The images show a lioness lounging on a flat, dry spot in the Serengeti. Attached to her is a nursing cub - and the cub is a tiny, spotted leopard.

This is the sort of sighting that is pretty much mind-blowing to lion experts such as Hunter. Interspecies suckling has been documented among captive animals, and on very rare occasions wild carnivores such as leopards and pumas have been known to adopt an orphaned cub of their own kind, usually one that is related. But never before has interspecies suckling among large carnivores been recorded, Hunter said (and he checked the literature).

"It's unprecedented," he said, almost gushing. "It's a once-in-a-lifetime event."

The photos were taken on Tuesday by a guest at the Ndutu Lodge in the Ngorogoro Conservation Area, where KopeLion, which Panthera supports, works on quelling conflicts between lions and local farmers whose livestock sometimes become lion lunch.

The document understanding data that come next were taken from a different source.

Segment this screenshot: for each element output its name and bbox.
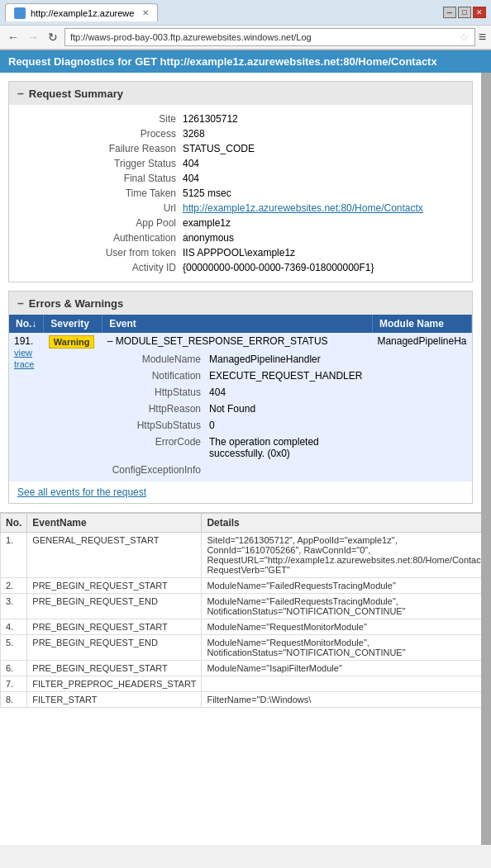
summary-row-failure-reason: Failure Reason STATUS_CODE (9, 141, 472, 156)
label-trigger-status: Trigger Status (17, 158, 183, 169)
detail-label-config-exception: ConfigExceptionInfo (109, 462, 204, 477)
collapse-icon-errors: – (17, 296, 24, 310)
browser-tab[interactable]: http://example1z.azurewe ✕ (5, 3, 158, 21)
tab-close-button[interactable]: ✕ (142, 8, 149, 17)
tab-title: http://example1z.azurewe (31, 8, 134, 18)
value-app-pool: example1z (183, 217, 231, 229)
col-header-module: Module Name (372, 315, 471, 333)
summary-row-process: Process 3268 (9, 126, 472, 141)
label-url: Url (17, 202, 183, 214)
value-site: 1261305712 (183, 113, 238, 125)
back-button[interactable]: ← (5, 29, 21, 45)
forward-button[interactable]: → (25, 29, 41, 45)
detail-row-notification: Notification EXECUTE_REQUEST_HANDLER (109, 368, 366, 383)
summary-row-authentication: Authentication anonymous (9, 230, 472, 245)
errors-warnings-title: Errors & Warnings (29, 297, 123, 310)
detail-label-notification: Notification (109, 368, 204, 383)
label-failure-reason: Failure Reason (17, 143, 183, 154)
summary-row-site: Site 1261305712 (9, 111, 472, 126)
error-no-text: 191. (14, 335, 33, 347)
event-name: PRE_BEGIN_REQUEST_END (27, 594, 202, 619)
minimize-button[interactable]: ─ (443, 7, 456, 18)
error-row-191: 191. view trace Warning – MODULE_SET_RES… (9, 333, 472, 481)
events-col-no: No. (1, 513, 27, 533)
see-all-events-link[interactable]: See all events for the request (9, 481, 472, 503)
event-no: 2. (1, 578, 27, 594)
col-header-event: Event (102, 315, 373, 333)
detail-value-error-code: The operation completed successfully. (0… (206, 434, 365, 461)
close-button[interactable]: ✕ (473, 7, 486, 18)
detail-row-error-code: ErrorCode The operation completed succes… (109, 434, 366, 461)
detail-value-config-exception (206, 462, 365, 477)
summary-row-final-status: Final Status 404 (9, 171, 472, 186)
col-header-no: No.↓ (9, 315, 44, 333)
value-failure-reason: STATUS_CODE (183, 143, 255, 154)
event-details: ModuleName="RequestMonitorModule" (202, 619, 491, 635)
event-row: 1. GENERAL_REQUEST_START SiteId="1261305… (1, 533, 492, 578)
label-final-status: Final Status (17, 173, 183, 184)
summary-row-time-taken: Time Taken 5125 msec (9, 186, 472, 201)
event-no: 4. (1, 619, 27, 635)
summary-row-url: Url http://example1z.azurewebsites.net:8… (9, 201, 472, 216)
warning-badge: Warning (49, 335, 95, 349)
summary-row-trigger-status: Trigger Status 404 (9, 156, 472, 171)
browser-chrome: http://example1z.azurewe ✕ ─ □ ✕ ← → ↻ f… (0, 0, 491, 50)
error-details-table: ModuleName ManagedPipelineHandler Notifi… (107, 350, 368, 479)
event-details: ModuleName="FailedRequestsTracingModule"… (202, 594, 491, 619)
event-row: 7. FILTER_PREPROC_HEADERS_START 21:05:24… (1, 676, 492, 692)
maximize-button[interactable]: □ (458, 7, 471, 18)
label-process: Process (17, 128, 183, 140)
reload-button[interactable]: ↻ (45, 29, 61, 45)
events-col-name: EventName (27, 513, 202, 533)
address-bar[interactable]: ftp://waws-prod-bay-003.ftp.azurewebsite… (64, 28, 475, 46)
request-summary-header[interactable]: – Request Summary (9, 82, 472, 105)
col-header-severity: Severity (44, 315, 102, 333)
event-row: 5. PRE_BEGIN_REQUEST_END ModuleName="Req… (1, 635, 492, 661)
event-no: 1. (1, 533, 27, 578)
detail-label-module-name: ModuleName (109, 352, 204, 367)
value-final-status: 404 (183, 173, 199, 184)
events-table: No. EventName Details Time 1. GENERAL_RE… (0, 512, 491, 708)
collapse-icon: – (17, 87, 24, 100)
event-row: 6. PRE_BEGIN_REQUEST_START ModuleName="I… (1, 661, 492, 676)
event-details (202, 676, 491, 692)
summary-row-app-pool: App Pool example1z (9, 216, 472, 230)
nav-bar: ← → ↻ ftp://waws-prod-bay-003.ftp.azurew… (0, 25, 491, 50)
errors-table: No.↓ Severity Event Module Name 191. vie… (9, 315, 472, 481)
event-no: 3. (1, 594, 27, 619)
event-no: 6. (1, 661, 27, 676)
address-text: ftp://waws-prod-bay-003.ftp.azurewebsite… (70, 32, 312, 42)
label-authentication: Authentication (17, 232, 183, 244)
detail-value-notification: EXECUTE_REQUEST_HANDLER (206, 368, 365, 383)
label-site: Site (17, 113, 183, 125)
events-col-details: Details (202, 513, 491, 533)
errors-table-header-row: No.↓ Severity Event Module Name (9, 315, 472, 333)
detail-label-http-substatus: HttpSubStatus (109, 418, 204, 433)
browser-menu-icon[interactable]: ≡ (479, 30, 486, 45)
title-bar: http://example1z.azurewe ✕ ─ □ ✕ (0, 0, 491, 25)
event-no: 5. (1, 635, 27, 661)
request-summary-section: – Request Summary Site 1261305712 Proces… (8, 81, 473, 282)
event-row: 4. PRE_BEGIN_REQUEST_START ModuleName="R… (1, 619, 492, 635)
event-name: PRE_BEGIN_REQUEST_END (27, 635, 202, 661)
detail-row-module-name: ModuleName ManagedPipelineHandler (109, 352, 366, 367)
errors-warnings-section: – Errors & Warnings No.↓ Severity Event … (8, 291, 473, 504)
detail-row-http-substatus: HttpSubStatus 0 (109, 418, 366, 433)
event-no: 7. (1, 676, 27, 692)
errors-warnings-header[interactable]: – Errors & Warnings (9, 292, 472, 315)
detail-label-error-code: ErrorCode (109, 434, 204, 461)
event-details: ModuleName="FailedRequestsTracingModule" (202, 578, 491, 594)
event-details: ModuleName="IsapiFilterModule" (202, 661, 491, 676)
value-trigger-status: 404 (183, 158, 199, 169)
bookmark-star-icon[interactable]: ☆ (459, 31, 470, 44)
event-name: PRE_BEGIN_REQUEST_START (27, 619, 202, 635)
value-time-taken: 5125 msec (183, 187, 231, 199)
detail-value-http-reason: Not Found (206, 401, 365, 416)
events-section: No. EventName Details Time 1. GENERAL_RE… (0, 512, 481, 708)
value-url[interactable]: http://example1z.azurewebsites.net:80/Ho… (183, 202, 423, 214)
event-name: FILTER_START (27, 692, 202, 708)
label-app-pool: App Pool (17, 217, 183, 229)
page-header: Request Diagnostics for GET http://examp… (0, 50, 491, 73)
error-module: ManagedPipelineHa (372, 333, 471, 481)
view-trace-link[interactable]: view trace (14, 348, 34, 369)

KopeLion monitors the lions in the area, which is why the nursing mother in the photos is wearing a GPS collar.

The lioness is known as Nosikitok, and, importantly, she is known to have given birth to three cubs of her own in late June.

That means "she is absolutely awash with maternal hormones and that instinct to take care of her own babies," Hunter said. "This simply wouldn't have happened if she wasn't suckling her own babies."

Typically, he elaborated, a lioness would kill a baby leopard. That's because the baby, while very small and terribly adorable, is just another meat-eating competitor in a wild, sometimes severe world.

"Lions kind of go out of their way to get rid of them," he said of other carnivores.

But Nosikitok's hormones hardly explain everything about this peaceful encounter, Hunter said. For one, it's unclear where the leopard cub's mother was or whether she is alive.

Also unknown is whether Nosikitok's own cubs were safe in their den, about a kilometre away, or whether she had lost them to predators, starvation or other common lion cub killers.

As of Thursday morning, her collar positioned her neither in the den where her own cubs might be nor in the spot where she fed the leopard cub.

This story, however, isn't likely to have a happy ending for the wee leopard, which Hunter said appears to be about three weeks old.

Lionesses break away from their prides to give birth, then usually introduce new cubs to the family when they're about eight weeks old - if the little ones make it to that age, Hunter said.

On the very off-chance Nosikitok decided to adopt the spotted babe and managed to keep it alive long enough to take it home, her crew probably would not be so welcoming.

"That would be the most fascinating encounter to observe," Hunter said.

But, he added: "I would love for this to end nicely. But I think the challenges facing the little leopard cub are formidable."